# RECORDED DATA
________________________________________

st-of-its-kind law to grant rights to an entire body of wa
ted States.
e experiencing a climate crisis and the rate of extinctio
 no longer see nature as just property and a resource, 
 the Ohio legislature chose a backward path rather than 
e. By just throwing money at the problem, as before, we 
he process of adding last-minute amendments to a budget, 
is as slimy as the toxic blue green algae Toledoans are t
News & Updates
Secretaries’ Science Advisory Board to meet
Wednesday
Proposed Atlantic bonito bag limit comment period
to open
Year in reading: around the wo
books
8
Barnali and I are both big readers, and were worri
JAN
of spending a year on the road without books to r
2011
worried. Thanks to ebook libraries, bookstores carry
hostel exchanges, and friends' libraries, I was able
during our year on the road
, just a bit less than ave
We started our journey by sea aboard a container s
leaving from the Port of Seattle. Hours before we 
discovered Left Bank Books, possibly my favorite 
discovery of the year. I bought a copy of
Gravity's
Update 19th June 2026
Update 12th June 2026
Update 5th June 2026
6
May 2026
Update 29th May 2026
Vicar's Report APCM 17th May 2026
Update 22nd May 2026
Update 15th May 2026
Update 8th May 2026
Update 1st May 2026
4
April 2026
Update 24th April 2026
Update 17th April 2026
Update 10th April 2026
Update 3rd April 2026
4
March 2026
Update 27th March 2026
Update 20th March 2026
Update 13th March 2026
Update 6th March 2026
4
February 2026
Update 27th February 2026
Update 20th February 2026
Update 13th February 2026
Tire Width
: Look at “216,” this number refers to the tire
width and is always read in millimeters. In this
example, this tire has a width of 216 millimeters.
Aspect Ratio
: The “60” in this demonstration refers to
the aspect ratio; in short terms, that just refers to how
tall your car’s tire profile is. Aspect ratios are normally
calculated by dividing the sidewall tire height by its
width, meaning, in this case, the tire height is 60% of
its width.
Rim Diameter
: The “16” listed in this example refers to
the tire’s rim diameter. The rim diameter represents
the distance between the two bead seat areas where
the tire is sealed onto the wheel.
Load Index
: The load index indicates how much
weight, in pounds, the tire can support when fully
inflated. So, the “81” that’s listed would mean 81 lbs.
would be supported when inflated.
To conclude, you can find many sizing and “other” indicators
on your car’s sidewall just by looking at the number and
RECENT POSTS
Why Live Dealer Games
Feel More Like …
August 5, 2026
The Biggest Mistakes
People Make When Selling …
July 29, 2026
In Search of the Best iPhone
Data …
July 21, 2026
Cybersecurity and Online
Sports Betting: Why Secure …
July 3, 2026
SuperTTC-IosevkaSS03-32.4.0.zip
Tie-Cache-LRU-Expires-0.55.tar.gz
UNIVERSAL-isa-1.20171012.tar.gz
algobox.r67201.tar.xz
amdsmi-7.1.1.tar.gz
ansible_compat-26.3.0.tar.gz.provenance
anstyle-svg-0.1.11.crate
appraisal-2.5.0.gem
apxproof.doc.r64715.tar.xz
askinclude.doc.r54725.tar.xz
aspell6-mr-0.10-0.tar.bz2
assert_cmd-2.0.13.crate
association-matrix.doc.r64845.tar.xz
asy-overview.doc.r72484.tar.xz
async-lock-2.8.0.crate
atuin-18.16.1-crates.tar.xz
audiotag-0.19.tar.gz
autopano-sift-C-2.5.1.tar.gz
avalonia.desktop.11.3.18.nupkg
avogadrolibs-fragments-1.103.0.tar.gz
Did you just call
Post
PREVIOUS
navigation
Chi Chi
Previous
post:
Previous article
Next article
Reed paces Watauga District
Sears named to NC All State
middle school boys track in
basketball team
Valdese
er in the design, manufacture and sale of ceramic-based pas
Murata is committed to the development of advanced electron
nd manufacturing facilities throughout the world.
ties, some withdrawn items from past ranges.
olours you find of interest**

________________________________________

In the material above, each line with the word "inflated" should be copied.

inflated. So, the “81” that’s listed would mean 81 lbs.
would be supported when inflated.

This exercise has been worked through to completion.